§ Data records
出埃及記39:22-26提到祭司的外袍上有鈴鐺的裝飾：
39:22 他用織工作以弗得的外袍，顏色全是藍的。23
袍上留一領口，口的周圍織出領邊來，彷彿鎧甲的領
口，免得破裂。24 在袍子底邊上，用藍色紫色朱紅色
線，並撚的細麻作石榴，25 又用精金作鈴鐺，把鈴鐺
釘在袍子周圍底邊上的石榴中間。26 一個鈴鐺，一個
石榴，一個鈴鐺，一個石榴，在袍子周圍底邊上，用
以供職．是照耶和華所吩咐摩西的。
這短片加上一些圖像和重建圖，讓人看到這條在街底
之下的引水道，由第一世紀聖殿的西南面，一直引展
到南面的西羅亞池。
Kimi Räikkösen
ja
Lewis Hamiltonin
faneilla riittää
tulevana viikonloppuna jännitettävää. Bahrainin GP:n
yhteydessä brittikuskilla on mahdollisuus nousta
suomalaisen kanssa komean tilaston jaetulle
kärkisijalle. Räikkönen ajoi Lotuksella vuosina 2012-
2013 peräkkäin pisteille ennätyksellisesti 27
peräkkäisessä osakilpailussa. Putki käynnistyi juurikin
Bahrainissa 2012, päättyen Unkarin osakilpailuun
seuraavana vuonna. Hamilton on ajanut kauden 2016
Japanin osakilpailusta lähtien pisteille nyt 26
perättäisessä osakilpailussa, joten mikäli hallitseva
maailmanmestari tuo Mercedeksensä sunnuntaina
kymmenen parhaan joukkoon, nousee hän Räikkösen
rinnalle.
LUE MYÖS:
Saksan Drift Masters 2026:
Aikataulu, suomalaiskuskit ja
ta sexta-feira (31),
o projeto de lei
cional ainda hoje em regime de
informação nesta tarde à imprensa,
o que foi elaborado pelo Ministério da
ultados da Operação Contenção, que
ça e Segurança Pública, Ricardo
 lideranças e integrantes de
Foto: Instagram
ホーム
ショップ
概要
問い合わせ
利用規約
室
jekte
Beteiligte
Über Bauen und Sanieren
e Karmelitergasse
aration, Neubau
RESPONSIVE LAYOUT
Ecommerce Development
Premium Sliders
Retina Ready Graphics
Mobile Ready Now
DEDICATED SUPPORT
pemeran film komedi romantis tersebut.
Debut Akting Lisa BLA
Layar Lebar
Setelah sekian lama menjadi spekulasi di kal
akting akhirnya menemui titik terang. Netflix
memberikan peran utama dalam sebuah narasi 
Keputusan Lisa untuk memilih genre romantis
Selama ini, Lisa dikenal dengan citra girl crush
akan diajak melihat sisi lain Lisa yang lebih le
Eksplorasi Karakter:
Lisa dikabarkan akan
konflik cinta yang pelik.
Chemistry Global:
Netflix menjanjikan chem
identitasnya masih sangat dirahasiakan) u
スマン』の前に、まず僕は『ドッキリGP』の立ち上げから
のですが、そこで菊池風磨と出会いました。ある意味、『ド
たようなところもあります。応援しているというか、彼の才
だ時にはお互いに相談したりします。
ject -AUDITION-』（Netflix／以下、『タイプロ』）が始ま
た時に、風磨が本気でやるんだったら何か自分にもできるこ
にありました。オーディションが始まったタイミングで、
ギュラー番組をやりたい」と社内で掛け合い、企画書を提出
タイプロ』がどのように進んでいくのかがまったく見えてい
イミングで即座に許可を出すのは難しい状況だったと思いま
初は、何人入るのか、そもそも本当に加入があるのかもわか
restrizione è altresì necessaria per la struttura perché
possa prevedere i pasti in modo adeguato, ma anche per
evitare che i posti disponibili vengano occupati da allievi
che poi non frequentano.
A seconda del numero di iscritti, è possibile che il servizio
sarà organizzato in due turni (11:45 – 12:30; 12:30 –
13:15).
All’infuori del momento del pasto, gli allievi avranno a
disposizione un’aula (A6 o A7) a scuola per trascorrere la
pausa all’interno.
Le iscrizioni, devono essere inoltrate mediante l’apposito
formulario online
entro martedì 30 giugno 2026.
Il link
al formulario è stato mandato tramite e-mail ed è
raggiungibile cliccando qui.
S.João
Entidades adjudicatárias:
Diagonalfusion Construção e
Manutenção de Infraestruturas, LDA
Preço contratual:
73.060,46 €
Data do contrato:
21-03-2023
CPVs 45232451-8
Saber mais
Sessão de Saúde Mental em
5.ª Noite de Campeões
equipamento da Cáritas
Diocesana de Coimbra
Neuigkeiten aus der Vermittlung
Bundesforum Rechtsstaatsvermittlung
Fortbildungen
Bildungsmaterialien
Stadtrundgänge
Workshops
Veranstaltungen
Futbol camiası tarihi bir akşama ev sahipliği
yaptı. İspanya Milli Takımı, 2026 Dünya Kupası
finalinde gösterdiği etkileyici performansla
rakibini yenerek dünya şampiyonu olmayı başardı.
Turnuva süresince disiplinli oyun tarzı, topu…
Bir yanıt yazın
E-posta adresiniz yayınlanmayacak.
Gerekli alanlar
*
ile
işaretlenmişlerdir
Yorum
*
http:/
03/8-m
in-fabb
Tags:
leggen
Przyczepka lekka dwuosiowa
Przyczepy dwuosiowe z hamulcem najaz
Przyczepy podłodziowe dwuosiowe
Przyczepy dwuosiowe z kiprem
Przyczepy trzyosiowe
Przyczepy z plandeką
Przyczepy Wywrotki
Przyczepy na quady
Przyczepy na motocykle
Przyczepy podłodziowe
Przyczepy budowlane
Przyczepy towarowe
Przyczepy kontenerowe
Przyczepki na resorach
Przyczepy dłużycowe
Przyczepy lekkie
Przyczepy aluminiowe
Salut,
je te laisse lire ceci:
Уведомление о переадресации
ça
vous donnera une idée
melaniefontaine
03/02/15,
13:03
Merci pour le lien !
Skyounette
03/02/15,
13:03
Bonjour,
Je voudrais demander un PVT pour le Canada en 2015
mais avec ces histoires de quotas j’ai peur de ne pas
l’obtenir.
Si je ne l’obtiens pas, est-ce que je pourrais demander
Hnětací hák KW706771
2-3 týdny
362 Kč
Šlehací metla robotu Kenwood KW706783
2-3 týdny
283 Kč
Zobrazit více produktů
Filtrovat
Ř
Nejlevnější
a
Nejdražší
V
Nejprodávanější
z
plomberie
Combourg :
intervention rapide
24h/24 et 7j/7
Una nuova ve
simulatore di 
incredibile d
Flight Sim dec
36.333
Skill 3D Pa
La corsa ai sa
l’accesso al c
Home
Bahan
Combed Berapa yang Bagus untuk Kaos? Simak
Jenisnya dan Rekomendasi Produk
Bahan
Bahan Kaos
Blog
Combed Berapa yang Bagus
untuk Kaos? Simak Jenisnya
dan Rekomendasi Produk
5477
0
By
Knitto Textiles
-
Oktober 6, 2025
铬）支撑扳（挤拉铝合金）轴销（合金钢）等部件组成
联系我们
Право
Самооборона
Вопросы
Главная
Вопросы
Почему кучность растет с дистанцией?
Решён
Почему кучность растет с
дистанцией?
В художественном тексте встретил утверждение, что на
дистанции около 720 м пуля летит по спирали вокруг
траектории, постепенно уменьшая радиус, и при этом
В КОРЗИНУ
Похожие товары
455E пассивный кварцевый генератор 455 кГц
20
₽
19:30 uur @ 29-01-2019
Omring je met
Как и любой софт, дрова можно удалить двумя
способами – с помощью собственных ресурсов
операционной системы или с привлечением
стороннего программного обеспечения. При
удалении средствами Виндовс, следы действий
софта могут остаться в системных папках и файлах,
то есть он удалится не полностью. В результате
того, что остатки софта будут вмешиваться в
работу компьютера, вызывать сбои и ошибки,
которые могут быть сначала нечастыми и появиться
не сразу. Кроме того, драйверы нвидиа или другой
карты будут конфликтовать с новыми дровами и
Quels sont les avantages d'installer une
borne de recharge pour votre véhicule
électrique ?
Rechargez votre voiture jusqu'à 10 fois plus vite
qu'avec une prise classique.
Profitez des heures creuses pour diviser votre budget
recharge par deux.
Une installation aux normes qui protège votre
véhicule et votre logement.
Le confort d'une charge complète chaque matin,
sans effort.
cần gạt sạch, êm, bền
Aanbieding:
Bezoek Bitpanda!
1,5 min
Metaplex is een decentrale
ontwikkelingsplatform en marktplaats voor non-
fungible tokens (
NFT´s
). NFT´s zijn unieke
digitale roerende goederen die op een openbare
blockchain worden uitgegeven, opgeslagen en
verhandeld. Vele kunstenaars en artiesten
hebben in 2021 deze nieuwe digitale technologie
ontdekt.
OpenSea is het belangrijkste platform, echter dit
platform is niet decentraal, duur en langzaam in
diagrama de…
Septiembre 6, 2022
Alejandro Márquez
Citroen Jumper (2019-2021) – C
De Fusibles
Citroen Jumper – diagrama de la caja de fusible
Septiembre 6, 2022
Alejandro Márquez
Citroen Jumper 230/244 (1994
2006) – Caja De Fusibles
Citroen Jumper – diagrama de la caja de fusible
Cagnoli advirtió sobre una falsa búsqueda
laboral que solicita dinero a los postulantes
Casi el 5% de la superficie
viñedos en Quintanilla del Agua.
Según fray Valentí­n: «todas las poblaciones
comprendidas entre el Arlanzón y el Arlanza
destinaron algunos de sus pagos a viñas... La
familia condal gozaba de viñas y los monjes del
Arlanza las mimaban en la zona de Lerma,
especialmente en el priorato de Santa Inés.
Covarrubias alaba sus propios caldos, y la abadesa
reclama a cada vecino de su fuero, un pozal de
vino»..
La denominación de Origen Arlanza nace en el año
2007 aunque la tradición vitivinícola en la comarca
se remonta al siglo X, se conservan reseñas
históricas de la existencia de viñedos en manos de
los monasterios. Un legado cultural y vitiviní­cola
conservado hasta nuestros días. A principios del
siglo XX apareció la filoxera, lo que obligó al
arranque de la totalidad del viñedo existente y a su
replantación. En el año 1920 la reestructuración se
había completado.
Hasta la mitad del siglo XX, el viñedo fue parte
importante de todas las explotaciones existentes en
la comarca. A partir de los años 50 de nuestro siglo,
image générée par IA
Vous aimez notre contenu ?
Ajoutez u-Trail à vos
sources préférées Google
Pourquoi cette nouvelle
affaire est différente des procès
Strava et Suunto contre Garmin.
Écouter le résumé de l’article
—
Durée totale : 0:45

§ Task description
Using the data above, print exactly the lines from the line that contains "La corsa ai sa" through the line that contains "Oktober 6, 2025", with both included.

§ Task answer
La corsa ai sa
l’accesso al c
Home
Bahan
Combed Berapa yang Bagus untuk Kaos? Simak
Jenisnya dan Rekomendasi Produk
Bahan
Bahan Kaos
Blog
Combed Berapa yang Bagus
untuk Kaos? Simak Jenisnya
dan Rekomendasi Produk
5477
0
By
Knitto Textiles
-
Oktober 6, 2025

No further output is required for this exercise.